EXERCISE DIRECTIONS:
State how many lines of the records contain the string "Kundalini", and give no other information.

[Collected data]

+++

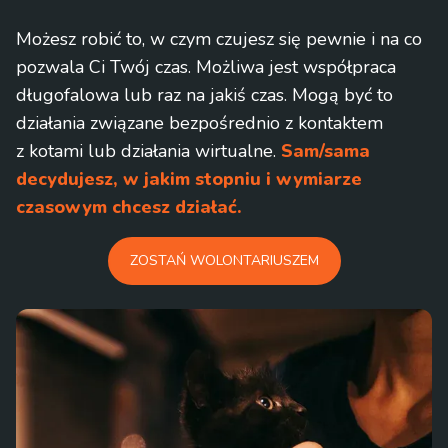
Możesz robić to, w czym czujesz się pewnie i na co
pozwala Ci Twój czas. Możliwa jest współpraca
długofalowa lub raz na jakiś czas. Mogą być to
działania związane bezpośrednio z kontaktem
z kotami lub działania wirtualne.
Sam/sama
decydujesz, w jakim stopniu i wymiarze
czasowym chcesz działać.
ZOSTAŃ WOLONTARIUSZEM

+++

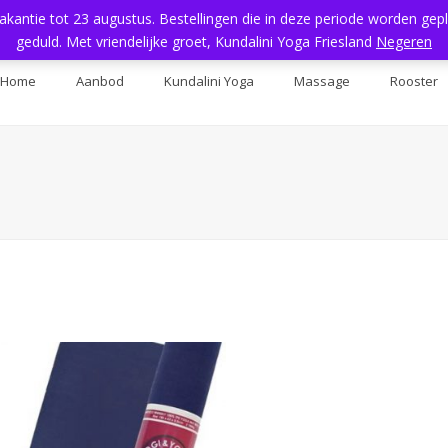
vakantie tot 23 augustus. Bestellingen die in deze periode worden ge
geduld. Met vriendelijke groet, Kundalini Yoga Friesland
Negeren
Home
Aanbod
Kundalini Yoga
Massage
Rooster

+++

SOLVED EXERCISE:
2